How many times do you hear the remark that, in spite of someone's political views, he/she is "very nice". Just as the Daily Mail is dedicated to categorising everything in the world into those things that either cause or cure cancer, so it seems we are all doomed to separate the sheep from the goats; the nice from the not so nice. If only it were that simple. When faced with the "but she's very nice" view of someone that you know full well holds political views that you find totaly abhorrent, I can usually do no better than some trite remark about some people having found Hitler "very nice". Leaving Hitler aside for a moment, the trouble is that as we go through life we meet many people who we find easy to be around in spite of serious political disagreements. Many years ago I was working on a coaster and the Irish Mate was a pretty decent bloke. Easy to work for, a good laugh and well up for a pint with the lads, us deck hands should have been grateful and we would have been had it not been for his political views. We could cope with the Irish republicanism but the man was also a keen supporter of the extreme right and claimed to have been a member of Colin Jordan's loathsome gang. Did I mention that the Second Engineer had fought with the International Brigade? Somehow we all had to live and work together and the Mate was "very nice".
Whether it's standing together against the boss, rubbing along with the neighbours or building a post revolutionary society we can't always choose to be around people with views very similar to our own. Sometimes "very nice" is as good as it gets.

Friday, 3 February 2012

Why it's kicking off - and will the paras help?

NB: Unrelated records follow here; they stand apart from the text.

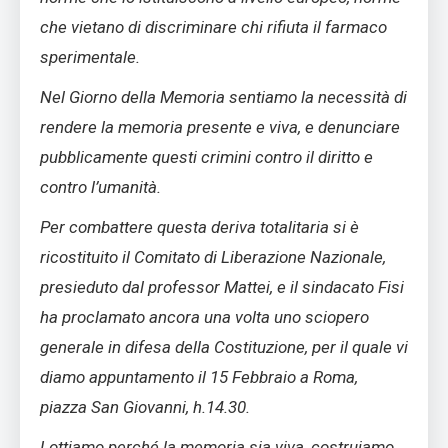
che vietano di discriminare chi rifiuta il farmaco
sperimentale.
Nel Giorno della Memoria sentiamo la necessità di
rendere la memoria presente e viva, e denunciare
pubblicamente questi crimini contro il diritto e
contro l’umanità.
Per combattere questa deriva totalitaria si è
ricostituito il Comitato di Liberazione Nazionale,
presieduto dal professor Mattei, e il sindacato Fisi
ha proclamato ancora una volta uno sciopero
generale in difesa della Costituzione, per il quale vi
diamo appuntamento il 15 Febbraio a Roma,
piazza San Giovanni, h.14.30.
Lottiamo perché la memoria sia viva, costruiamo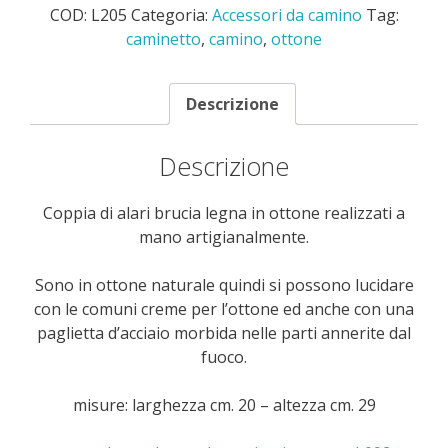
COD:
L205
Categoria:
Accessori da camino
Tag:
caminetto
,
camino
,
ottone
Descrizione
Descrizione
Coppia di alari brucia legna in ottone realizzati a
mano artigianalmente.
Sono in ottone naturale quindi si possono lucidare
con le comuni creme per l’ottone ed anche con una
paglietta d’acciaio morbida nelle parti annerite dal
fuoco.
misure: larghezza cm. 20 – altezza cm. 29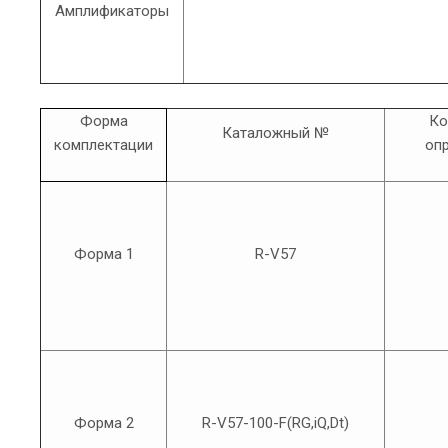
Амплификаторы
Форма
Ко
Каталожный №
комплектации
оп
Форма 1
R-V57
Форма 2
R-V57-100-F(RG,iQ,Dt)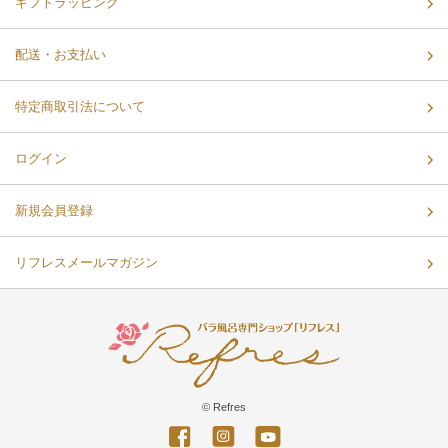
ギフトラッピング
配送・お支払い
特定商取引法について
ログイン
新規会員登録
リフレスメールマガジン
© Refres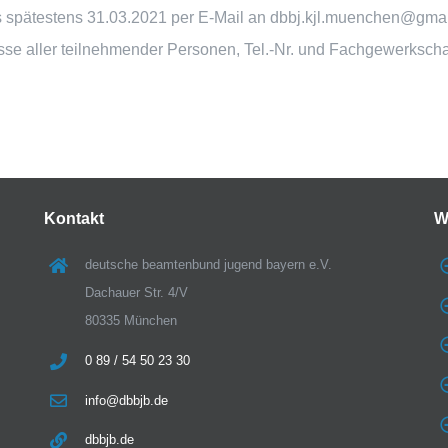
s spätestens 31.03.2021 per E‐Mail an dbbj.kjl.muenchen@gmai
e aller teilnehmender Personen, Tel.‐Nr. und Fachgewerkschaf
Kontakt
W
deutsche beamtenbund jugend bayern e.V.
Dachauer Str. 4/V
80335 München
0 89 / 54 50 23 30
info@dbbjb.de
dbbjb.de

Last night saw the launch of Paul Mason's Why It's Kicking Off Everywhere at the QE Hall on the Southbank. Paul debated the implications of the title with Ewa Jasiewicz, Costas Lapavistsas and Mark Fisher. It was an interesting enough evening, Jasiewicz was a real breath of fresh air and there where plenty to think about as we left the hall. But, Oh! I don't know. I just get this edgy feeling when surrounded by left-wing intellectuals sipping Chablis and discussing the likelihood of world revolution. One thing's for sure, the much talked of international proletariat were conspicuous by their absence and at ten quid a ticket and one of the most expensive bars in town it's not surprising. But it was a good evening and I'm glad that I went. One thing that came across loud and clear from all concerned last night was that regardless of the importance or otherwise of information technology, our futures will be decided on the streets. If you doubt that you can rest assured that your doubts are not shared by the state and today brings news that 3 Para are undertaking special training to deal with civil unrest. Kicking off? We ain't seen nothing yet.

Thursday, 2 February 2012

Angelo Dundee. We lose a boxing legend.

The seedy world of professional boxing captured so well by writers like Damon Runyon and AJ Liebling has a stock of classic locations including the smoke filled small hall and the losers post-fight dressing room, but it's the old style boxing gym that has always captured my imagination. I'm talking about real gyms here, not the ludicrous chrome and carpet fitness emporiums so loved by the chattering classes, but the gym as a workplace for one of the worlds toughest jobs. The smell of sweat and lineament, the sound of skip-ropes and the rat-tat-tat of the speed ball, the pounding of the heavy bag and the grunts as fighters hone their craft in the ring. All this is overseen by that most venerable of fight game characters - the trainer. The old time boxing trainer belongs to an age before degrees in sports science. He is a master in the art of staunching blood, taping hands and looking into the eyes of a young fighter and deciding whether or not to send his charge out for one more round. The knowledge has been handed down from generation to generation or gleaned from the hedgerows of experience.
The boxing game mourns the loss of Angelo Dundee at the age of ninety. Angelo was best known to the general public for his work with Muhammad Ali but the venerable trainer and corner man had worked with many of the top fighters of the post-war era including Carmen Basilio, Willie Pastrano and the legendary Sugar Ray Leonard. He was a true boxing great.